Swoja drogą, cały czas używam ~x86 i od paru miesięcy ani jednego błędu nie miałem.

----------

## Vegan

no bo w jednym tygodniu nie ma błędów , ale zaktualizujesz jakiś pakiet np najnowsze xorg-server1.3 ( nie startuje kompletnie z ati drivers musiałem downgredowac , ) lub najnowszy gnome-panel problem z wyciekiem pamieci itp , itd chodzi glownie o takie male bledy ktore potrafia byc denerwujace . Wiec przemyslalem iz najnowsze wersje pakietow niewiele mi daja i moge spokojnie poczekac gdy dane nowe funkcji zostana zaimplementowane w stabilnych wersjach a jesli cos jest super w nwoej wersji programu zawsze moge go odmaskowac w druga strone nie jest juz tak latwo , no ale coz chyba bede musial przysiasc w wolny weekend backup wszystkich plików konfiguracyjnych i siup reinstall .

----------

## Poe

proszę nie wypowiadać się tutaj na temat czy ~ARCH jest lepsze od ARCH i na odwrot, bo nie o to autor pyta.

----------

## lokocool

ja probowalem takiej akcji kilka dni temy, nawet gdzies pisalem o tym... skonczylo sie na tym ze gentoo postawilem od nowa wszytko na x86 przy probie downgradu same bledy. Wydaje mi sie ze jedyna opcja zeby wrocic na x86 jest poczekanie az pakiety x86 beda nowsze niz ~x86 i tyle.. 

Pozdr.

----------

## Piecia

Mi się taka operacja udała na laptopie i pececie. Aktualnie newralgiczne pakiety jak glibc jest zabezpieczony przed downgrade'em. Aczkolwiek było trochę błędów ale system działał. Nic nie szkodzi spróbować w przypadku instalacji od nowa.

----------

## arturx

U mnie z downgradem do x86 nie było problema. 

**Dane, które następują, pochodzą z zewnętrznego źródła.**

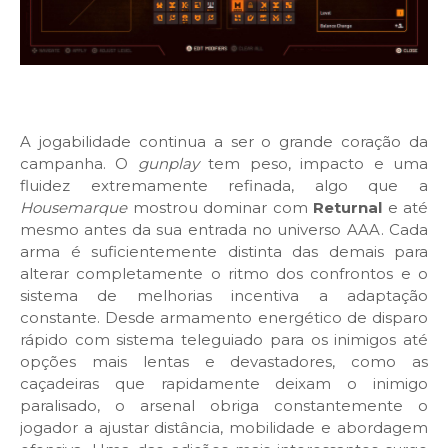
A jogabilidade continua a ser o grande coração da
campanha. O
gunplay
tem peso, impacto e uma
fluidez extremamente refinada, algo que a
Housemarque
mostrou dominar com
Returnal
e até
mesmo antes da sua entrada no universo AAA. Cada
arma é suficientemente distinta das demais para
alterar completamente o ritmo dos confrontos e o
sistema de melhorias incentiva a adaptação
constante. Desde armamento energético de disparo
rápido com sistema teleguiado para os inimigos até
opções mais lentas e devastadores, como as
caçadeiras que rapidamente deixam o inimigo
paralisado, o arsenal obriga constantemente o
jogador a ajustar distância, mobilidade e abordagem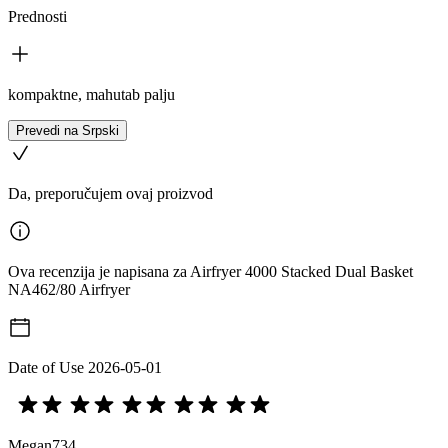
Prednosti
kompaktne, mahutab palju
Prevedi na Srpski
Da, preporučujem ovaj proizvod
Ova recenzija je napisana za Airfryer 4000 Stacked Dual Basket
NA462/80 Airfryer
Date of Use
2026-05-01
Megan734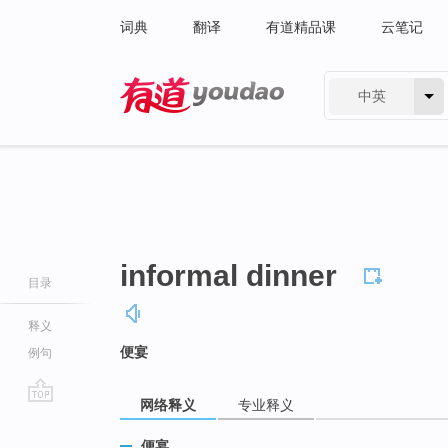
词典
翻译
有道精品课
云笔记
中英
有道 - 网易旗下搜索
informal dinner
目录
释义
便宴
例句
网络释义
专业释义
go
top
便宴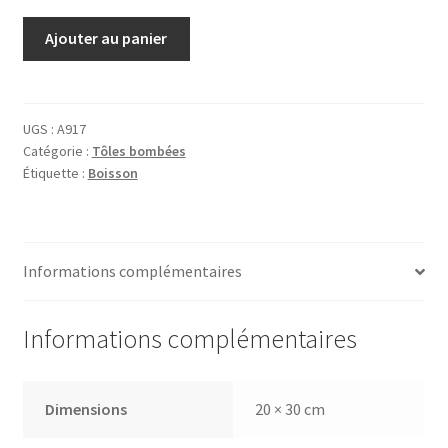
quantité
Ajouter au panier
de
Tôle
Tôle
Caffé
UGS :
A917
Catégorie :
Tôles bombées
Espresso
Étiquette :
Boisson
Informations complémentaires
Informations complémentaires
Dimensions
20 × 30 cm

Najpierw wpis w /etc/portage/package.keywords : =sys-libs/glibc-2.5-r1 ~x86, 

potem instalacja gcc i przesiadka sie na nowe gcc ( gcc-config ). Następnie: emerge -e system i potem reboot i instalacja + kompilacja kernela i na koniec emerge -e world. W między czasie : etc-update i env-update

----------

## Gabrys

Ja bym pewnie zrobił tak:

1. Zainstalował sobie programik eix.

2. Wygenerował listę paczek, które są zainstalowane:

eix -I --nocolor --format '=<category>/<name>-<bestshort>'  | grep ^=

3. Zapisał sobie to do pliku /etc/portage/package.keywords/testing

4. Zmienił w /etc/make.conf ACCEPT_KEYWORDS.

5. Wykonał emerge -uDN world -pv, żeby zobaczyć jakie paczki eix pominął (na pewno te, które mają kilka slotów -- jak qt). Dopisałbym je do w/w pliku.

6. Wykonywałbym już potem co jakiś czas normalne emerge -uDN world.

7. Po jakimś miesiącu dwóch, spróbowałbym przenieść gdzieś plik z listą pakietów, żeby zobaczyć ile jeszcze pakietów idzie z gałęzi testing.

8. Jeśli wciąż dużo, to bym zostawił, jak już tylko kilkanaście, to bym go wywalił i dał emerge -uDN world.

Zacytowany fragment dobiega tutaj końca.